The bottom (shadows) non-linearity is noise, but for the highlight non-linearity, it's generally very tiny (it seems however more common that once one channel clip, others becom non-linear).
The main point of ETTR is there, that there is one side of the linear curve where there is almost no non-linearity before clipping, hence the need to take the clipping as upper limit of exposure.
I was referring to the sensor as transistors. All transistors, including the light sensitive ones, are non-linear. It may take a lot of very meticulous and careful electronic balancing to get the data from the linear part of the curve. The RAW data we usually see in files, is obviously not related to the response curve of the sensor considered as transistors. Probably far from it.
Plus another issue: once you have an exact linear response, how do you (we) propose to benefit from ETTR? If the response is linear, then shifting the data makes no difference. The reason that ETTR works is because it is a multiplication, not a transition.

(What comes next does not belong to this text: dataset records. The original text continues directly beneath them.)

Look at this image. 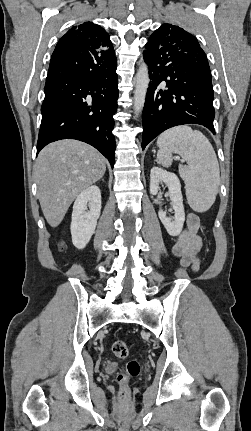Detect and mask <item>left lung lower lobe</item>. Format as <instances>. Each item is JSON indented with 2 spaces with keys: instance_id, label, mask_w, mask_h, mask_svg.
Returning <instances> with one entry per match:
<instances>
[{
  "instance_id": "0a47b994",
  "label": "left lung lower lobe",
  "mask_w": 251,
  "mask_h": 431,
  "mask_svg": "<svg viewBox=\"0 0 251 431\" xmlns=\"http://www.w3.org/2000/svg\"><path fill=\"white\" fill-rule=\"evenodd\" d=\"M143 55L151 81L142 115V149L177 125L199 124L215 134L211 72L200 45L150 37Z\"/></svg>"
}]
</instances>
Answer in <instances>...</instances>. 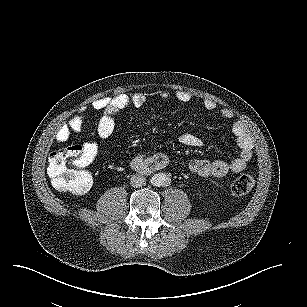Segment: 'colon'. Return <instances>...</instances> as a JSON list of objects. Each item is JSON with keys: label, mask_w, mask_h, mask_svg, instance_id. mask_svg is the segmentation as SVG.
Listing matches in <instances>:
<instances>
[{"label": "colon", "mask_w": 307, "mask_h": 307, "mask_svg": "<svg viewBox=\"0 0 307 307\" xmlns=\"http://www.w3.org/2000/svg\"><path fill=\"white\" fill-rule=\"evenodd\" d=\"M83 150L80 146H70L53 152L48 160L47 171L54 188L82 194L89 190L92 175L87 169ZM255 183L251 172L237 176L231 183V192L242 196L248 194Z\"/></svg>", "instance_id": "obj_1"}]
</instances>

So you can only get ETTR plus its benefits when you specifically dial in a different (longer) exposure, not by dialing in a standard exposure where the camera shifts the data to the right if at all possible. (Note that for most landscape situations changing exposure time automagically may be possible, but for the majority of photography, this is obviously not what we want).
Oh, yes, I don't want it too, I want it to be logarithmic so that it can be graduated in Fstops of course.

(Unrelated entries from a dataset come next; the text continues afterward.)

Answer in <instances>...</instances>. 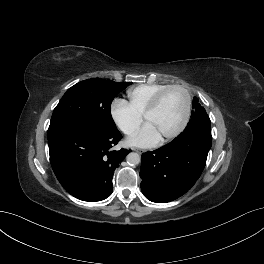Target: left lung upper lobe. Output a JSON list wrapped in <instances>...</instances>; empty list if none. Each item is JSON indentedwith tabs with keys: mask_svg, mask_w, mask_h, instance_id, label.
<instances>
[{
	"mask_svg": "<svg viewBox=\"0 0 264 264\" xmlns=\"http://www.w3.org/2000/svg\"><path fill=\"white\" fill-rule=\"evenodd\" d=\"M193 108H194V111L192 113V116L193 117L195 115L196 112H198L200 109L202 110L203 114H204V117L210 121L205 109L198 103V99L196 97H194L193 99Z\"/></svg>",
	"mask_w": 264,
	"mask_h": 264,
	"instance_id": "obj_1",
	"label": "left lung upper lobe"
}]
</instances>
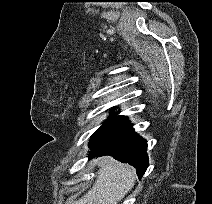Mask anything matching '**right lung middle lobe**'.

I understand, but my other question remains:
- do you want Fstops? (= gamma 2.0)
- do you want gamma 2.2 / sRGB / Lab?
- or user selectable?
And more importantly: what will be the our reference in bringing the data back to some reasonable reproduction, considering that the data usually represents overexposure?
ps. Yes, I did experience rather annoying problems with HP mode in Canon. Specifically, blue skies with gray/white "fluffy" clouds. Both in DPP as well as Lightroom. Only after the custom profile option back then, things became somewhat more controllable. But that is too long ago to really know for sure where the real problems came from.
I did once decode Canon RAW files and one particularly interesting anomaly I noticed was this: there is data available below and above a certain threshold, but in the histogram it is non-continuous data. You have to specifically "compress" that data back to the continuous part. Which by the way is an interesting problem, because it somehow requires a mid-point reference to determine what needs to be compressed toward light, and what toward dark…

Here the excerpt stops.